Djeneba, facial burn (graphic pictures)

Djeneba came to our hospital through Doctors Without Borders who work in Koutiala after she fell face first into a fire. They were originally told to go to Bamako to see the pediatric surgeon there but when they gave them the run around and did nothing, they ended up back at our place in hopes that she could have a skin graft. Amazingly, this is some improvement over what she originally looked like, according to Jason who feared she had lost her lips, nose and her eyelids were charred shut. Her lips and eyelids are intact but she most likely has lost part of her nose.

Sitting with a quilt given to her and a picture of the people who made it. (at least I think that is who is in the picture).

I sit in amazement with what comes into the hospital. Simply mind boggling. What a road this little girl has ahead of her.

Wednesday, 1 August 2012

Yanoussa, Wilm's tumor

Here is an updated photo of Yanoussa after a month or so of treatment. Even despite the chemo he has gained weight and looks so much better. 

Really incredible when you consider what he looked like just a few short weeks ago when he arrived after his relapse of cancer.

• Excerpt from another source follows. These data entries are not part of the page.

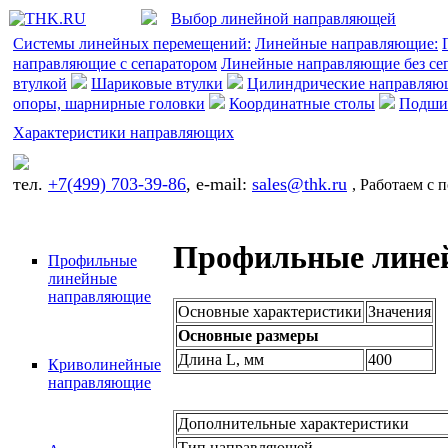
Выбор линейной направляющей
Системы линейных перемещений:
Линейные направляющие:
направляющие с сепаратором
Линейные направляющие без се
втулкой
Шариковые втулки
Цилиндрические направляю
опоры, шарнирные головки
Координатные столы
Подшип
Характеристики направляющих
тел.
+7(499) 703-39-86
, e-mail:
sales@thk.ru
, Работаем с 
Профильные лине
Профильные
линейные
направляющие
Основные характеристики
Значения
Основные размеры
Длина L, мм
400
Криволинейные
направляющие
Дополнительные характеристики
Тип направляющей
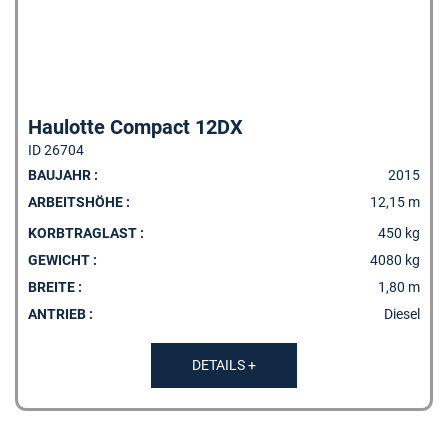
Haulotte Compact 12DX
ID 26704
BAUJAHR :
2015
ARBEITSHÖHE :
12,15 m
KORBTRAGLAST :
450 kg
GEWICHT :
4080 kg
BREITE :
1,80 m
ANTRIEB :
Diesel
DETAILS +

And another exciting note is that he is no longer screaming as much when getting his medications. He used to cry, I think for attention, but it was so hard to know whether we were really hurting him or not because his screams were so loud and during everything we did, even if we barely touched him. Jason and Kristen say that now he is handling it better, especially when the older boys are around. :) 

Kristen did mention, though, that he seems to be tired of all the chemo and treatments and desires to go home. It's hard in Mali because they don't really understand cancers. Once someone starts to look better or the mass is gone, they feel they are better. It's often hard to finish treatments (for many things, not just cancer) once the obvious problem has been removed. It is hard for people to grasp that though physical signs are better, problems can still be occurring inside where they can't see. Hopefully Yanoussa will be encouraged and have the desire to follow this through.